SEABROOK, N.H. —The Seabrook Station nuclear power plant was conceived during the turbulent 1970s and was under construction when accidents at Three Mile Island and Chernobyl stoked fears of a global nuclear calamity.

Twenty-five years after Seabrook began commercial operations, the plant perches in a marsh on New Hampshire’s sliver of a seacoast, steadily producing electricity and still stirring plenty of emotions among opponents and supporters whose clashes made Seabrook the face of the national debate over nuclear energy.

And both sides still claim victory. The plant got built, utility officials said. Opponents counter that only half the plant got built and the country stopped building new ones for more than two decades.

[…]
“The concern of activists made things like Three Mile Island a major event, not a back-page event,” said Roy Morrison, an energy consultant who got arrested during protests in the 1980s. “When something like Chernobyl, or Fukushima – a global event – happens, there’s more global resistance.”
[…]
In 1972, PSNH resurrected the plan, proposing two reactors: the first to come online by 1979, the second in 1981, with a total cost of less than $1 billion. But that figure ballooned to $4.3 billion for the first unit alone by the time it was completed in 1986. The company scrapped the second unit the same year when it was already 25 percent complete. By the time the sole reactor came online commercially in August 1990, Seabrook had cost $6.2 billion.

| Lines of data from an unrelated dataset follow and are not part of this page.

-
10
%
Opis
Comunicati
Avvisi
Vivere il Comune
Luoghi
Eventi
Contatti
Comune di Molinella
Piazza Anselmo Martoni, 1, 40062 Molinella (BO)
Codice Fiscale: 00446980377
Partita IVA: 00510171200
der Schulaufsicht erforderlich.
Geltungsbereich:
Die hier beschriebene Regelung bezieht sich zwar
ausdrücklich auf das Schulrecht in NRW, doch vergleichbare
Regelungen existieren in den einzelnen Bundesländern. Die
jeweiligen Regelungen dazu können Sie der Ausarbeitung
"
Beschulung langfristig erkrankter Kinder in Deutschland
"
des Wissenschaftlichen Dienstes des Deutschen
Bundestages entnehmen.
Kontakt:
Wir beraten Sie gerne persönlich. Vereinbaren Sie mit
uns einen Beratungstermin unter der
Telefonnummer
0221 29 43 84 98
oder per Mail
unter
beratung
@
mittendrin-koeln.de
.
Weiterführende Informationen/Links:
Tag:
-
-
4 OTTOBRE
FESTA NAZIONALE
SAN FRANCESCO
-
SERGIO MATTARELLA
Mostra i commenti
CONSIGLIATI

Strident protests led to thousands of arrests over the years, including more than 1,400 in 1977 that put Seabrook on a global marquee.

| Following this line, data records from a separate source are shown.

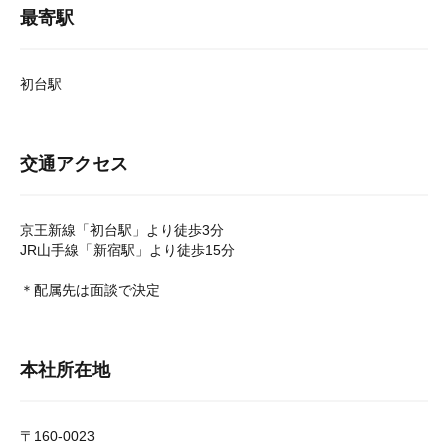
最寄駅
初台駅
交通アクセス
京王新線「初台駅」より徒歩3分
JR山手線「新宿駅」より徒歩15分
＊配属先は面談で決定
本社所在地
〒160‐0023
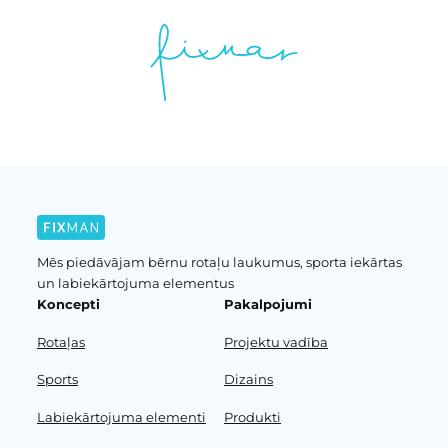
Mēs piedāvājam bērnu rotaļu laukumus, sporta iekārtas
un labiekārtojuma elementus
Koncepti
Pakalpojumi
Rotaļas
Projektu vadība
Sports
Dizains
Labiekārtojuma elementi
Produkti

Protesters brought ladders to scale the plant’s fences or took to the marshes to approach it by water. The Clamshell Alliance, so named because of concerns that a heated water discharge would harm shellfish, practiced non-violent civil disobedience but some protests turned ugly. In 1979 and 1980, a splinter group ducked behind plywood shields and attacked the fences with bolt cutters, grappling hooks and ladders. Police and the National Guard used riot sticks, tear gas, fire hoses and dogs to quell the uprising.[…]
Ed Brown is called the “Father of Seabrook” for his efforts to keep the plant on course despite the protests, the financial difficulties and the resistance from Massachusetts Gov. Michael Dukakis who pulled his state out of the emergency planning process.

“We were subjected to increasing attacks by multiple groups of opponents, some from around the world,” Brown said. “They believed if they could stop Seabrook, there would be no more licensing of nuclear plants.”

Brown acknowledged the protests did have an effect on the industry, forcing operators to consider if a new plant was worth the cost.

Burt Cohen had another takeaway.

“It united people,” he said. “It was very uplifting. It had a real sense of community. We can make a difference, we did make a difference. Did we stop it? No. But I love democracy and this was democracy in action.”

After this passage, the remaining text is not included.